USA - Cuba : on n'a jamais été si près d'un accord
USA - Cuba : on n'a jamais été si près d'un accord © REUTERS/Yuri Gripas

C'est la première concrétisation formelle du rapprochement entre les États-Unis et Cuba. Washington retire Cuba de la liste des pays soutenant le terrorisme. C'était pour le régime castriste le préalable à l'ouverture des ambassades.

La Havane figurait sur cette liste noire depuis 1982, aux côtés de la Syrie, du Soudan et de l'Iran. L'administration Reagan l'y avait placée pour son soutien aux séparatistes basques de l'ETA et aux rebelles des Farc en Colombie.

Plus rien ne s'oppose donc à cette normalisation - inimaginable encore il y a six mois - et qui pourrait désormais se faire rapidement.
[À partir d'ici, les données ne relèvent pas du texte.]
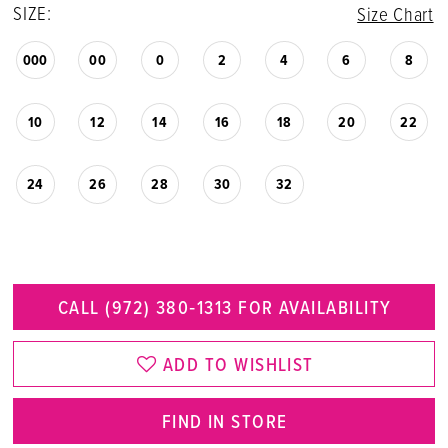
SIZE:
Size Chart
000
00
0
2
4
6
8
10
12
14
16
18
20
22
24
26
28
30
32
CALL (972) 380‑1313 FOR AVAILABILITY
ADD TO WISHLIST
FIND IN STORE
La Maison Blanche, qui a une nouvelle fois évoqué un possible voyage du président américain sur l'île communiste, s'est toutefois refusée à s'avancer sur un calendrier pour l'ouverture d'ambassades dans les deux capitales.

Aux États-Unis tout n'est pas réglé pour autant

Plusieurs ténors républicains ont exprimé leur désaccord du retrait de Cuba de la liste des pays soutenant le terrorisme , comme ils avaient contesté le rapprochement avec l’île qui partage également les deux millions de personnes originaires de l'île qui vivent aux États-Unis. Mais le "gros morceau" reste la levée de l'embargo total sur les transactions économiques et financières avec Cuba, décrété en février 1962 et sévèrement renforcé en 1996.

"Todos somos americanos" (Nous sommes tous américains), avait lancé le Président américain, le 17 décembre 2014 , en annonçant depuis la Maison Blanche ce rapprochement après des mois de négociations secrètes dans lesquelles le pape François a été personnellement impliqué.